Sean Busbey
2018-12-06 15:45:38 UTC
This week I've run into two cases where I needed the set of regions in
transition so I could recover them and I ran into what I think is a
gap in our operator tooling. I'm hoping folks will have some ideas
I've missed.
Depending on how this thread goes, I'll make some follow-on on the
***@hbase list for implementing changes and documentation.
Case 1: HBase 1.2-ish RIT following RS crash
Cluster had a handful of region servers fail and for whatever reason a
few regions were stuck in transition. The operator I was helping
already is used to dealing with the occasional manual recovery. Their
normal process looks like this:
1) Got to Master UI website
2) Scroll down to Regions in Transition list
3) Find a RIT in FAILED_CLOSE / FAILED_OPEN / PENDING_OPEN
4) confirm on RS logs that the RS associated in the above is now in
good health and doesn't expect to do anything with said region
5) run "assign" in the hbase shell for the region
Unfortunately, the cluster's HDFS was under duress and so listing
snapshot information was super slow. This caused the Master UI website
to hang prior to displaying the RIT list.
We ended up looking at the master log file.
Case 2: HBase 2.1-ish RIT following cluster wide crash
AFAICT cluster had experienced a failure of all RS and masters. Upon
coming back up Master was left with ~10% of ~10K regions in a state of
PENDING_OPEN or OPENING all with a RS that had no idea it was involved
with those regions. I'm pretty sure this is a bug; I'm still triaging
it and I don't think it's relevant to the current question.
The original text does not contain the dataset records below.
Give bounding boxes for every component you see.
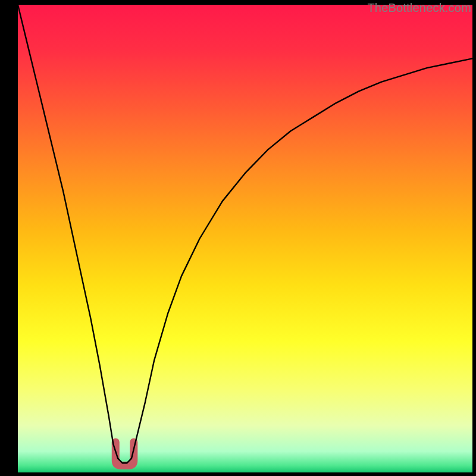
bottleneck-chart xyxy=(18,5,472,472)
chart-frame xyxy=(18,5,472,472)
watermark-text: TheBottleneck.com xyxy=(367,1,471,15)
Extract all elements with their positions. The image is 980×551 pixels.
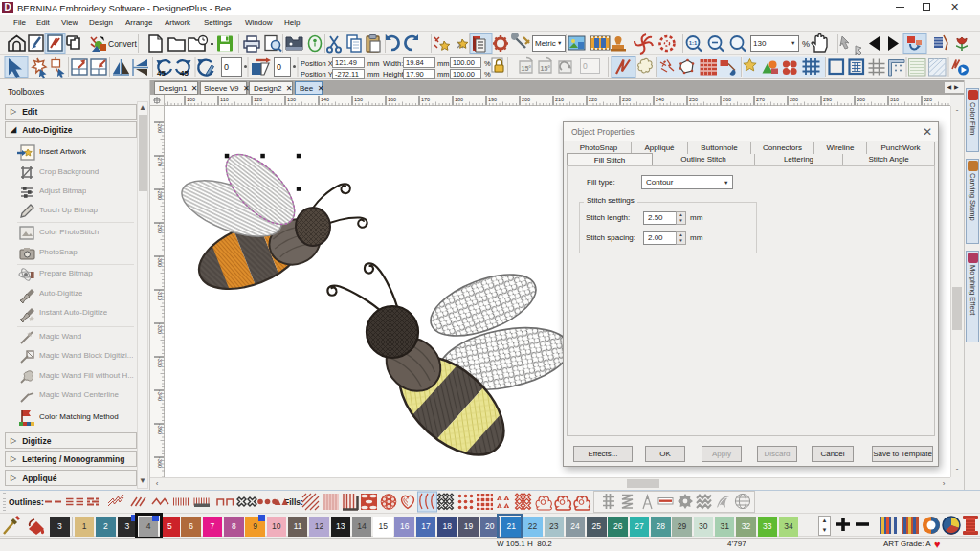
svg-text:15°: 15° — [522, 65, 532, 72]
svg-text:-280: -280 — [157, 189, 163, 200]
svg-text:15°: 15° — [541, 65, 551, 72]
svg-text:230: 230 — [622, 97, 631, 102]
svg-text:140: 140 — [321, 97, 329, 102]
svg-text:-310: -310 — [157, 290, 163, 300]
svg-text:260: 260 — [723, 97, 731, 102]
svg-text:190: 190 — [488, 97, 497, 102]
svg-text:1:1: 1:1 — [689, 40, 698, 46]
svg-text:-270: -270 — [157, 156, 163, 166]
svg-text:210: 210 — [555, 97, 564, 102]
svg-text:120: 120 — [254, 97, 262, 102]
svg-text:280: 280 — [790, 97, 798, 102]
svg-text:160: 160 — [388, 97, 396, 102]
svg-text:110: 110 — [220, 97, 229, 102]
svg-text:-320: -320 — [157, 323, 163, 334]
svg-text:130: 130 — [287, 97, 296, 102]
svg-text:-330: -330 — [157, 357, 163, 367]
svg-text:100: 100 — [187, 97, 195, 102]
svg-text:-300: -300 — [157, 256, 163, 267]
svg-text:150: 150 — [354, 97, 363, 102]
svg-text:220: 220 — [589, 97, 597, 102]
svg-text:-340: -340 — [157, 390, 163, 401]
svg-text:-360: -360 — [157, 457, 163, 468]
svg-text:-350: -350 — [157, 424, 163, 434]
svg-text:320: 320 — [924, 97, 932, 102]
svg-text:-290: -290 — [157, 223, 163, 233]
svg-text:290: 290 — [823, 97, 832, 102]
svg-text:200: 200 — [522, 97, 530, 102]
svg-text:250: 250 — [689, 97, 698, 102]
svg-text:170: 170 — [421, 97, 430, 102]
svg-text:300: 300 — [857, 97, 865, 102]
svg-text:180: 180 — [455, 97, 463, 102]
svg-text:310: 310 — [890, 97, 899, 102]
svg-text:270: 270 — [756, 97, 765, 102]
svg-text:240: 240 — [656, 97, 664, 102]
svg-text:-260: -260 — [157, 122, 163, 133]
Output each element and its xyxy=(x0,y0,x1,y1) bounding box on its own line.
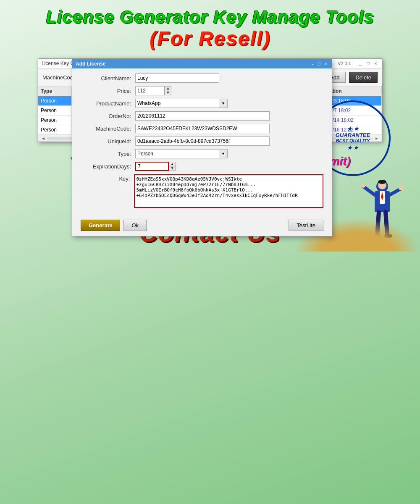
price-up[interactable]: ▲ xyxy=(165,87,171,91)
header: License Generator Key Manage Tools (For … xyxy=(0,0,420,54)
generate-button[interactable]: Generate xyxy=(81,220,120,231)
price-label: Price: xyxy=(81,88,135,94)
dialog-controls: - □ × xyxy=(310,61,328,66)
product-name-label: ProductName: xyxy=(81,100,135,107)
svg-point-2 xyxy=(378,180,386,184)
unique-id-row: UniqueId: xyxy=(81,136,323,146)
dialog-maximize[interactable]: □ xyxy=(316,61,322,66)
expiration-days-row: ExpirationDays: ▲ ▼ xyxy=(81,162,323,171)
price-row: Price: ▲ ▼ xyxy=(81,86,323,95)
dialog-minimize[interactable]: - xyxy=(310,61,315,66)
order-no-label: OrderNo: xyxy=(81,113,135,119)
dialog-close[interactable]: × xyxy=(323,61,328,66)
machine-code-row: MachineCode: xyxy=(81,124,323,133)
price-down[interactable]: ▼ xyxy=(165,91,171,95)
type-input[interactable] xyxy=(135,149,219,158)
type-dropdown[interactable]: ▼ xyxy=(219,149,228,158)
type-combo: ▼ xyxy=(135,149,228,158)
expiration-days-down[interactable]: ▼ xyxy=(169,167,175,171)
header-title-sub: (For Resell) xyxy=(8,27,412,50)
order-no-input[interactable] xyxy=(135,111,270,121)
key-row: Key: 0sHHZEaS5xxVOQp43KD8qAz05VJV0vcjWSI… xyxy=(81,174,323,208)
product-name-dropdown[interactable]: ▼ xyxy=(219,99,228,108)
svg-point-9 xyxy=(361,184,365,188)
product-name-input[interactable] xyxy=(135,99,219,108)
add-license-dialog: Add License - □ × ClientName: xyxy=(72,59,332,236)
expiration-days-spinner: ▲ ▼ xyxy=(135,162,176,171)
client-name-input[interactable] xyxy=(135,74,219,83)
dialog-titlebar: Add License - □ × xyxy=(72,59,332,68)
client-name-row: ClientName: xyxy=(81,74,323,83)
screenshot-wrapper: License Key Generator Tools V2.0.1 _ □ ×… xyxy=(38,58,382,142)
order-no-row: OrderNo: xyxy=(81,111,323,121)
client-name-label: ClientName: xyxy=(81,75,135,81)
expiration-days-up[interactable]: ▲ xyxy=(169,162,175,167)
machine-code-field[interactable] xyxy=(135,124,270,133)
type-row: Type: ▼ xyxy=(81,149,323,158)
dialog-body: ClientName: Price: ▲ ▼ xyxy=(72,68,332,216)
price-spinner: ▲ ▼ xyxy=(135,86,171,95)
unique-id-label: UniqueId: xyxy=(81,138,135,144)
expiration-days-input[interactable] xyxy=(135,162,169,171)
product-name-combo: ▼ xyxy=(135,99,228,108)
machine-code-field-label: MachineCode: xyxy=(81,126,135,132)
header-title-main: License Generator Key Manage Tools xyxy=(8,8,412,27)
price-arrows: ▲ ▼ xyxy=(165,86,171,95)
ok-button[interactable]: Ok xyxy=(123,220,147,231)
price-input[interactable] xyxy=(135,86,165,95)
unique-id-input[interactable] xyxy=(135,136,270,146)
type-label: Type: xyxy=(81,151,135,157)
expiration-days-arrows: ▲ ▼ xyxy=(169,162,176,171)
dialog-overlay: Add License - □ × ClientName: xyxy=(38,59,382,142)
dialog-footer: Generate Ok TestLite xyxy=(72,216,332,236)
dialog-title: Add License xyxy=(76,61,105,67)
svg-line-6 xyxy=(363,186,375,195)
product-name-row: ProductName: ▼ xyxy=(81,99,323,108)
key-textarea[interactable]: 0sHHZEaS5xxVOQp43KD8qAz05VJV0vcjWSIkte +… xyxy=(134,174,323,208)
app-window: License Key Generator Tools V2.0.1 _ □ ×… xyxy=(38,58,382,142)
expiration-days-label: ExpirationDays: xyxy=(81,163,135,170)
key-label: Key: xyxy=(81,176,134,182)
testlite-button[interactable]: TestLite xyxy=(289,220,323,231)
Once I confirmed the given RS was not currently doing anything for any
of those regions I figured I'd use HBCK2 to run an assigns to get
things fixed. However, since there were like 900 RITs, the Master UI
was unusable for getting a complete list. Also with that many all in
the same state I want to be able to automate running against each of
them.
I ended up greping the master log file and pulling out the WARN
messages about RIT to tease out the list of regions, then passed those
to hbck2.
----
Am I missing some obvious place where I can use a CLI tool to get a
list of RIT? I don't see anything in the ref guide. I looked through
the help of HBCK 1 and the shell and couldn't find anything.
I think I can use Admin.getClusterStatus() and getClusterMetrics() to
get this info from the Java API. That means there's some way to get it
in the hbase shell, but it'll probably be ugly. If there's not already
an easier way I'll want to wrap that so it's a simple command.
transition so I could recover them and I ran into what I think is a
gap in our operator tooling. I'm hoping folks will have some ideas
I've missed.
Depending on how this thread goes, I'll make some follow-on on the
***@hbase list for implementing changes and documentation.
Case 1: HBase 1.2-ish RIT following RS crash
Cluster had a handful of region servers fail and for whatever reason a
few regions were stuck in transition. The operator I was helping
already is used to dealing with the occasional manual recovery. Their
normal process looks like this:
1) Got to Master UI website
2) Scroll down to Regions in Transition list
3) Find a RIT in FAILED_CLOSE / FAILED_OPEN / PENDING_OPEN
4) confirm on RS logs that the RS associated in the above is now in
good health and doesn't expect to do anything with said region
5) run "assign" in the hbase shell for the region
Unfortunately, the cluster's HDFS was under duress and so listing
snapshot information was super slow. This caused the Master UI website
to hang prior to displaying the RIT list.
We ended up looking at the master log file.
Case 2: HBase 2.1-ish RIT following cluster wide crash
AFAICT cluster had experienced a failure of all RS and masters. Upon
coming back up Master was left with ~10% of ~10K regions in a state of
PENDING_OPEN or OPENING all with a RS that had no idea it was involved
with those regions. I'm pretty sure this is a bug; I'm still triaging
it and I don't think it's relevant to the current question.
Once I confirmed the given RS was not currently doing anything for any
of those regions I figured I'd use HBCK2 to run an assigns to get
things fixed. However, since there were like 900 RITs, the Master UI
was unusable for getting a complete list. Also with that many all in
the same state I want to be able to automate running against each of
them.
I ended up greping the master log file and pulling out the WARN
messages about RIT to tease out the list of regions, then passed those
to hbck2.
----
Am I missing some obvious place where I can use a CLI tool to get a
list of RIT? I don't see anything in the ref guide. I looked through
the help of HBCK 1 and the shell and couldn't find anything.
I think I can use Admin.getClusterStatus() and getClusterMetrics() to
get this info from the Java API. That means there's some way to get it
in the hbase shell, but it'll probably be ugly. If there's not already
an easier way I'll want to wrap that so it's a simple command.